Data to process:
++++++++++

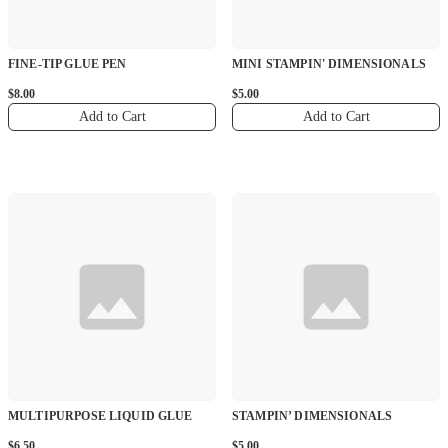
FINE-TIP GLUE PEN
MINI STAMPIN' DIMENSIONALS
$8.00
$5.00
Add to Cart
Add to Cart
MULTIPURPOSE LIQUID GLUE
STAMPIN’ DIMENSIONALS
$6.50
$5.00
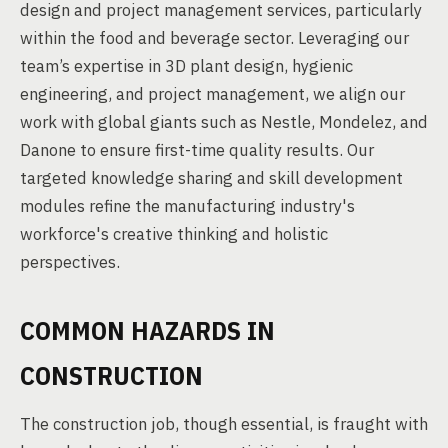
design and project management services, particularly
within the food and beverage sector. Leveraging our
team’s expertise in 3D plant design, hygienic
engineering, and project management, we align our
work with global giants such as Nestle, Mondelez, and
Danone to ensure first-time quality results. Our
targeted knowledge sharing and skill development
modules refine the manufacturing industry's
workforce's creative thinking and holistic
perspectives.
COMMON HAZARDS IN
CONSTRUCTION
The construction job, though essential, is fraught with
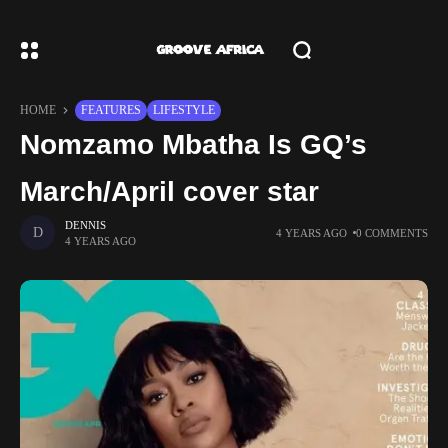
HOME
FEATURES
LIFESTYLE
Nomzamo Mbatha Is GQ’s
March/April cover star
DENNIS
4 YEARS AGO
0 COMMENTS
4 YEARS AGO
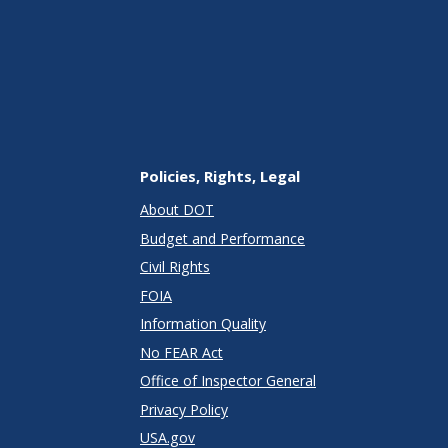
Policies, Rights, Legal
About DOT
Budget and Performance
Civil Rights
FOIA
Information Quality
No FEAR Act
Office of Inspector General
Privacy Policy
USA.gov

++++++++++

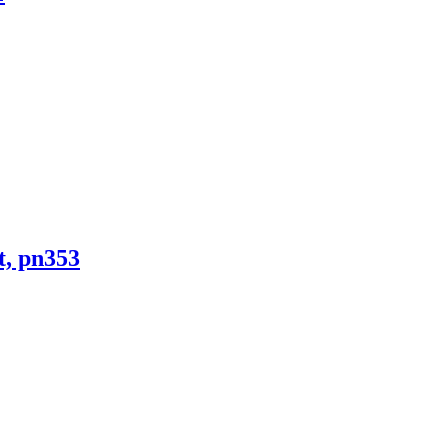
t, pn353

++++++++++

Task description: Your answer should consist of the lines from the listing that hold the word "Rights".

Exercise output:
Policies, Rights, Legal
Civil Rights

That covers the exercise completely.